Inklusive Kletter-AG an der IGS Linden
Oguzhan hat ein halbes Jahr gebraucht, um endlich den Ausblick aus 12 Metern Höhe in der Kletterhalle am Uni-Campus genießen zu können. Dafür hat der Siebtklässler mit Förderbedarf im Bereich Lernen sogar seine Höhenangst überwunden und wird von seinen Mitschülerinnen und Mitschülern vom Boden aus gefeiert.
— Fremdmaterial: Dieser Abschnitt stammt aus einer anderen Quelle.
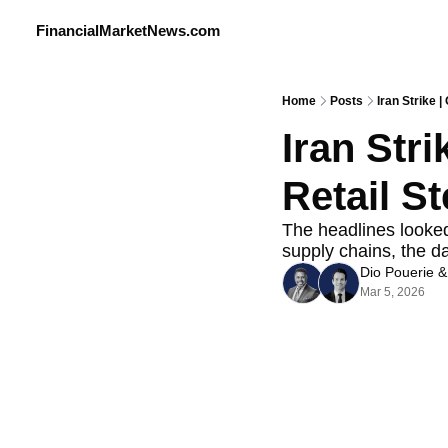
FinancialMarketNews.com
Home
Posts
Iran Strike |
Iran Stri
Retail S
The headlines looked 
supply chains, the d
Dio Pouerie
 &
Mar 5, 2026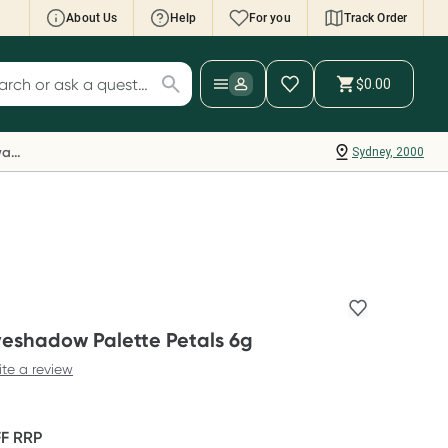
About Us
Help
For you
Track Order
cript Wallet: Collect 500 points*
$0.00
ch for products
ollect 500 Everyday Rewards points when you
nk your Rewards Card and add your first valid
Everyday Rewards
Sydney, 2000
ript to Script Wallet*. Offer available until
ednesday, 30 September.^ T&Cs apply
earn more
yeshadow Palette Petals 6g
ite a review
FF
RRP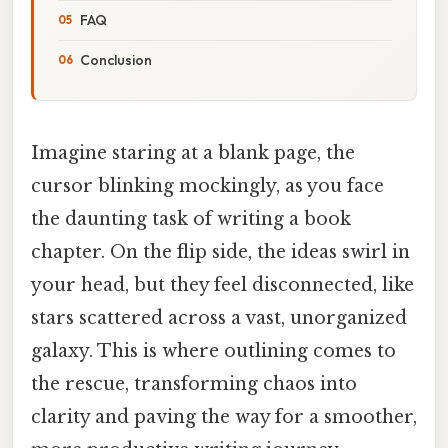
FAQ
Conclusion
Imagine staring at a blank page, the
cursor blinking mockingly, as you face
the daunting task of writing a book
chapter. On the flip side, the ideas swirl in
your head, but they feel disconnected, like
stars scattered across a vast, unorganized
galaxy. This is where outlining comes to
the rescue, transforming chaos into
clarity and paving the way for a smoother,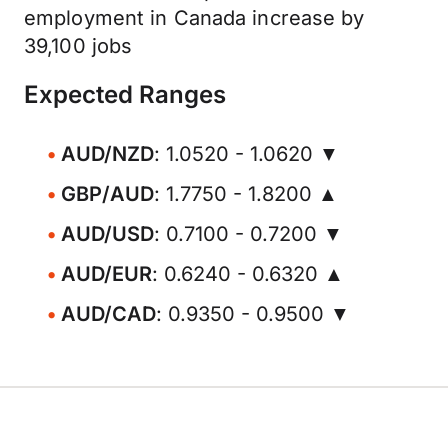
employment in Canada increase by
39,100 jobs
Expected Ranges
AUD/NZD
: 1.0520 - 1.0620 ▼
GBP/AUD
: 1.7750 - 1.8200 ▲
AUD/USD
: 0.7100 - 0.7200 ▼
AUD/EUR
: 0.6240 - 0.6320 ▲
AUD/CAD
: 0.9350 - 0.9500 ▼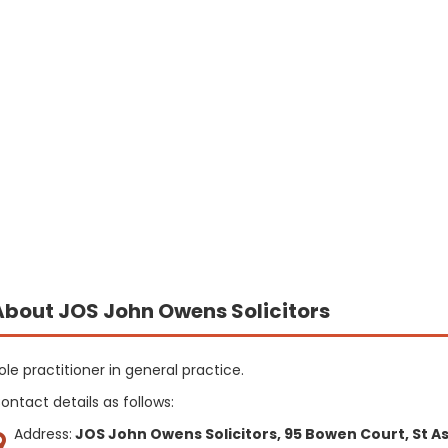
About JOS John Owens Solicitors
ole practitioner in general practice.
ontact details as follows:
Address:
JOS John Owens Solicitors, 95 Bowen Court, St As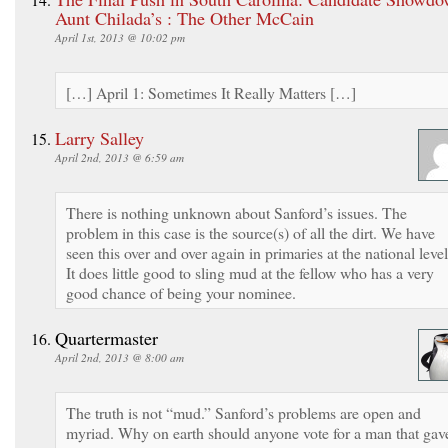
Aunt Chilada’s : The Other McCain
April 1st, 2013 @ 10:02 pm
[…] April 1: Sometimes It Really Matters […]
Larry Salley
April 2nd, 2013 @ 6:59 am
There is nothing unknown about Sanford’s issues. The
problem in this case is the source(s) of all the dirt. We have
seen this over and over again in primaries at the national level
It does little good to sling mud at the fellow who has a very
good chance of being your nominee.
Quartermaster
April 2nd, 2013 @ 8:00 am
The truth is not “mud.” Sanford’s problems are open and
myriad. Why on earth should anyone vote for a man that gav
Wenn Oguzhan nicht klettert, dann sichert er seine Mitschülerinnen und Mitschüler, z.B. Filiz (8. Klasse), die mit einer Leichtigkeit die Wände hochsteigt, als hätte sie ihr Leben lang nichts anderes gemacht. Inga aus der 9. Klasse klettert zusammen mit Aaron, der sich im Abitur befindet, im Vorstieg, d.h. sie geht in einer Kletterroute voran und muss alle zwei Meter selbst das Seil in eine Sicherung hängen, um Stürze in die Tiefe zu vermeiden. Dabei muss sie sich stets auf die Aufmerksamkeit ihres Partners verlassen können.
Auch Jakob kommt seit zwei Jahren zur Kletter-AG. Seine Hörschädigung beeinträchtigt ihn hier gar nicht und er sichert und klettert zuverlässig und sicher. Alle wissen von seinen Hörschwierigkeiten und statt laut zu rufen, wird über Blickkontakt kommuniziert.
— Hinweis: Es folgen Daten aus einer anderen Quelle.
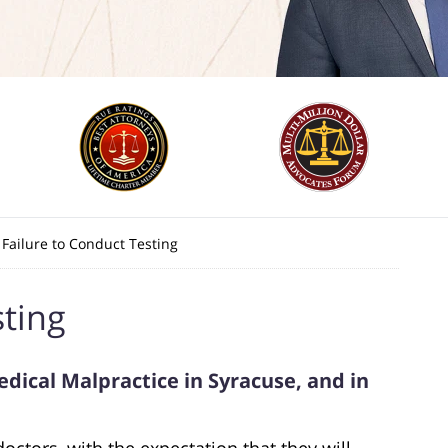
Failure to Conduct Testing
sting
dical Malpractice in Syracuse, and in
doctors, with the expectation that they will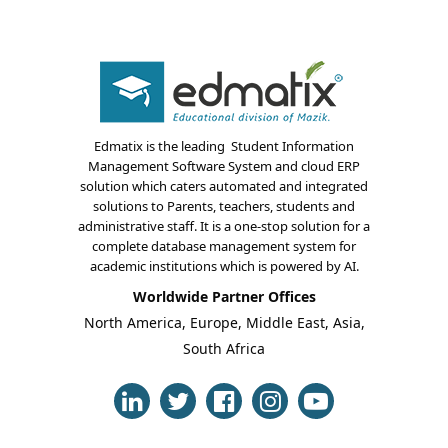
Edmatix is the leading Student Information
Management Software System and cloud ERP
solution which caters automated and integrated
About Us
solutions to Parents, teachers, students and
administrative staff. It is a one-stop solution for a
Blogs
complete database management system for
academic institutions which is powered by AI.
Modules
Worldwide Partner Offices
North America, Europe, Middle East, Asia,
Solutions
South Africa
Online Classes
Case Studies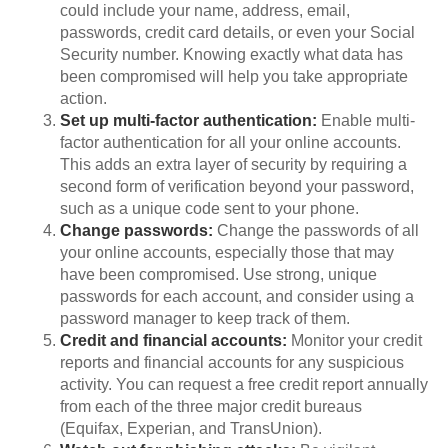
could include your name, address, email,
passwords, credit card details, or even your Social
Security number. Knowing exactly what data has
been compromised will help you take appropriate
action.
Set up multi-factor authentication:
Enable multi-
factor authentication for all your online accounts.
This adds an extra layer of security by requiring a
second form of verification beyond your password,
such as a unique code sent to your phone.
Change passwords:
Change the passwords of all
your online accounts, especially those that may
have been compromised. Use strong, unique
passwords for each account, and consider using a
password manager to keep track of them.
Credit and financial accounts:
Monitor your credit
reports and financial accounts for any suspicious
activity. You can request a free credit report annually
from each of the three major credit bureaus
(Equifax, Experian, and TransUnion).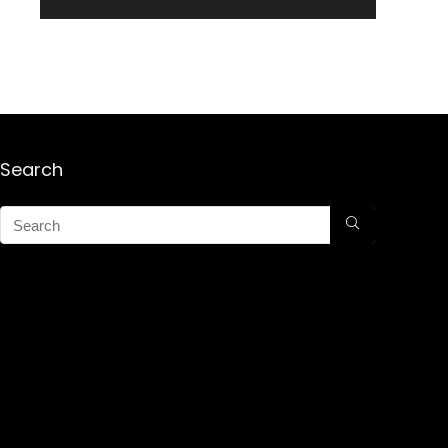
Search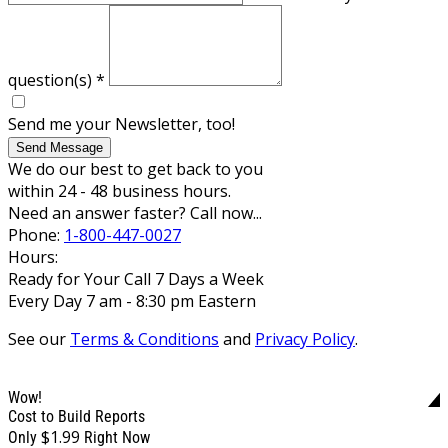
question(s)
*
Send me your Newsletter, too!
Send Message
We do our best to get back to you
within 24 - 48 business hours.
Need an answer faster? Call now...
Phone:
1-800-447-0027
Hours:
Ready for Your Call 7 Days a Week
Every Day 7 am - 8:30 pm Eastern
See our
Terms & Conditions
and
Privacy Policy
.
Wow!
Cost to Build Reports
$1.99
Only
Right Now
In letzter Zeit wird die Inklusion häufig für gescheitert erklärt. In der Kletter-AG ist davon nichts zu spüren. Im Gegenteil: Hier wirken alle Schülerinnen und Schüler zusammen, unabhängig vom Alter, Herkunft und Können, je nach ihren Stärken, Interessen und Vorlieben. Dabei kommt es nicht darauf an, wie gut jemand klettern kann, sondern darauf, wie sehr man dem anderen vertraut. Beim „Sturztraining“ lassen sich die Schülerinnen und Schüler absichtlich beim Klettervorgang fallen, um das Fallen zu erleben und Vertrauen in den Sicherungspartner zu erhalten. Hier spielen die zahlreichen Unterschiede nie eine Rolle – nur das Gelingen der Sturzübung, nur das Vertrauen zueinander. Das Erleben von gegenseitigem Vertrauen und Zuverlässigkeit schafft wiederum Respekt voreinander.
Lennart ist bereits seit zwei Jahren in der Kletter-AG und sichert lieber als zu klettern. Zwar wagt er sich stets auch an die bunten Griffe der Wand, aber meistens bedanken sich die Anderen bei ihm für das hervorragende Sichern. Ohne Lennart wären viele nicht so weit gekommen, wie sie wollten.